Tengo una amiga que conozco desde hace ya unos trece o catorce años y que es una persona ligeramente más acelerada que yo – lo que no es poco decir. Repasando nuestra historia, hoy me di cuenta que todas y cada una de las veces que nos hemos encontrado – iniciando e incluyendo el día que nos conocimos – los dos hemos estado camino a otra parte, corriendo hacia otro lado, encontrándonos como se encuentran dos espías intercambiando información confidencial.

No es como que siempre nos juntemos en mesas contiguas de un restaurant o como que nos sentemos de frente a una fuente y hagamos como que hablamos solo, sino que simplemente algo en nuestras naturalezas hace de nuestros encuentros un momento en el que cada uno le cuenta sus planes al otro: los del pasado y sus resultados, y los del porvenir y sus variables. Este proceso puede tomar horas, o incluso días, y sin embargo, después seguimos, a otra velocidad, dos vectores en pos del infinito.

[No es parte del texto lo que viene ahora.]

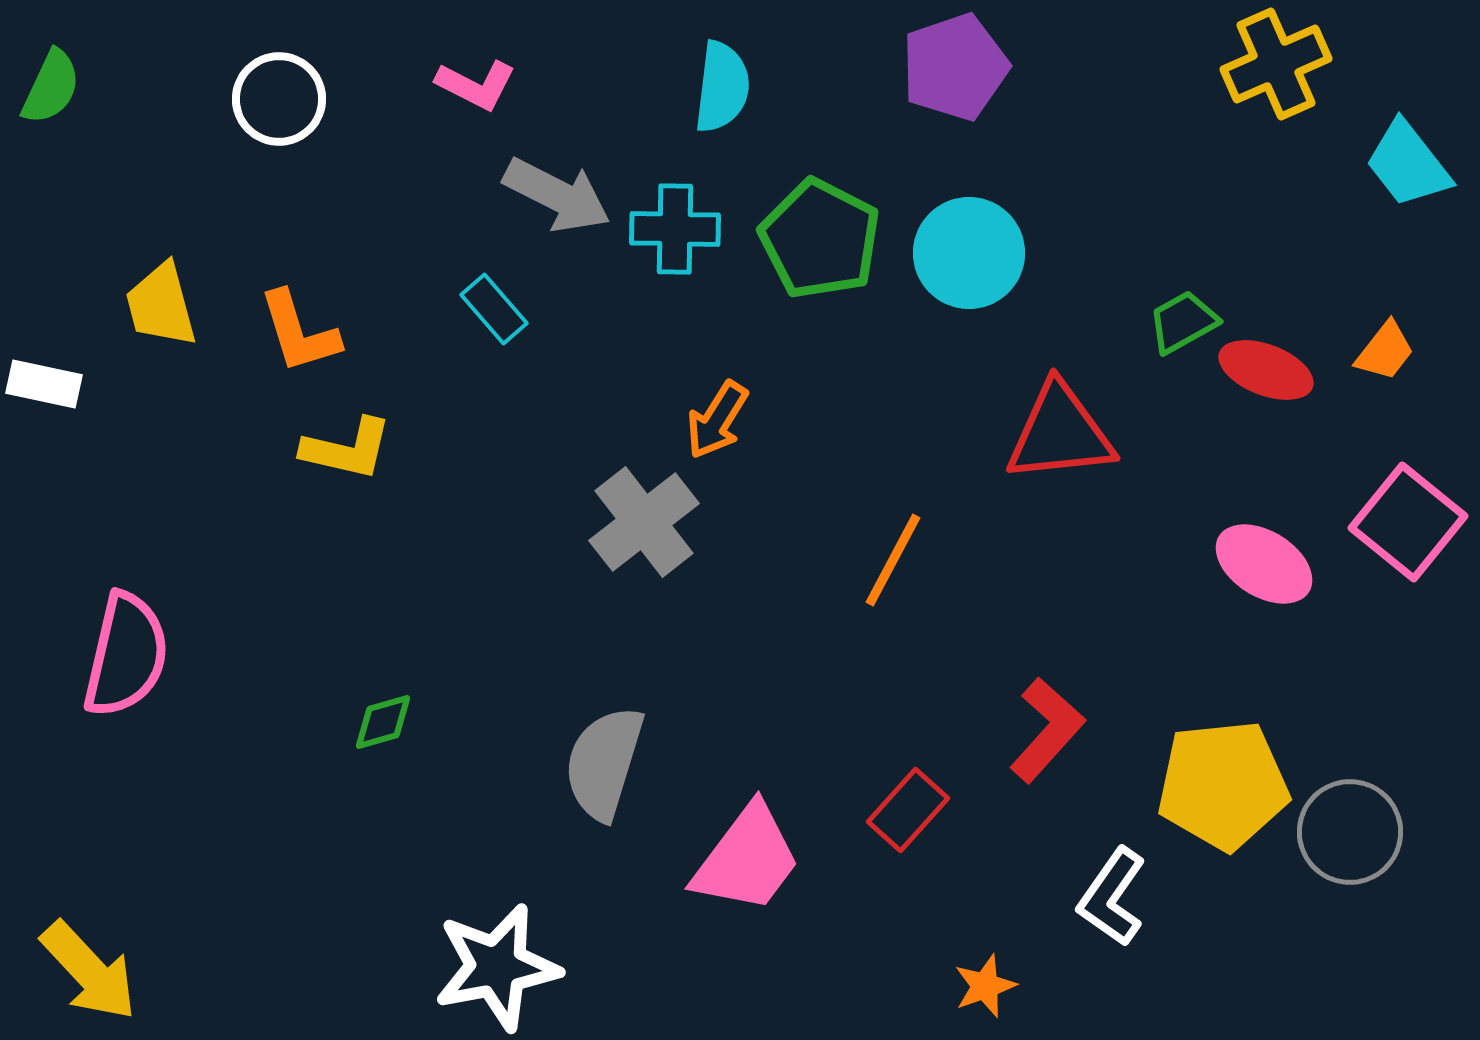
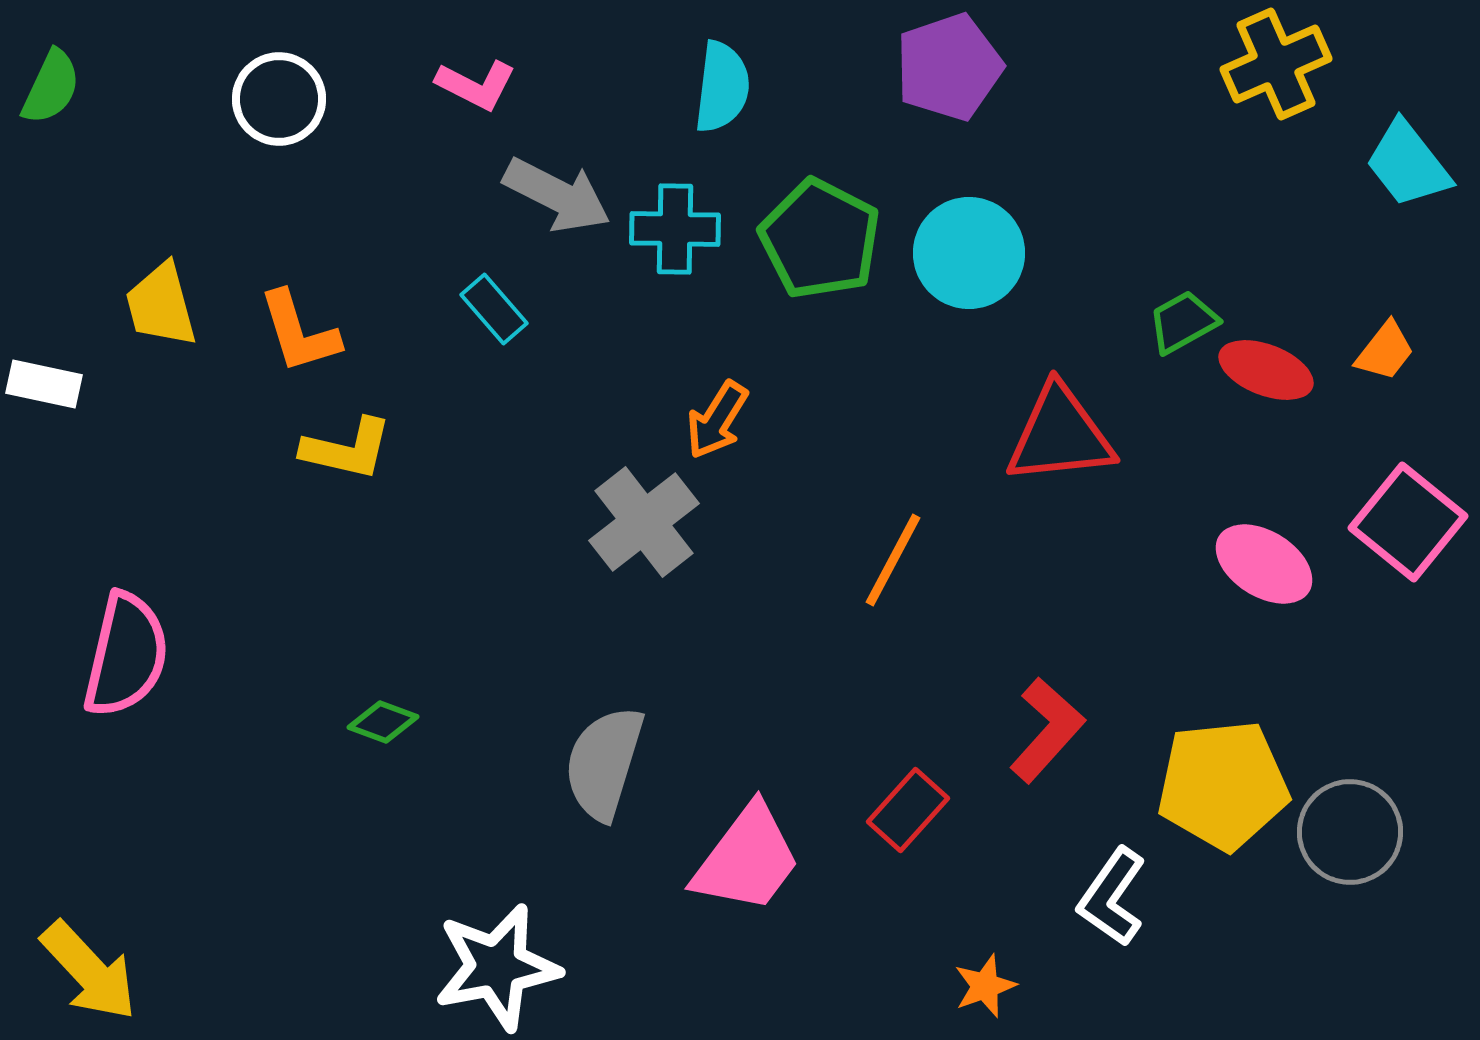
purple pentagon: moved 6 px left
red triangle: moved 2 px down
green diamond: rotated 36 degrees clockwise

Ahora mi amiga está en algún lugar de África y nuestros correos electrónicos son más carta que agenda. En el penúltimo párrafo que le acabo de mandar le digo que “cuando nos volvamos a encontrar o incluso en una vida por venir, me gustaría encontrarnos y sentir que el mundo no nos apura”.

La clave aquí está en “en una vida por venir”. Porque a veces hay momentos en los que uno atiende a la historia en común con una persona y se da cuenta que, para cambiar de ritmo, la reencarnación es el único camino viable.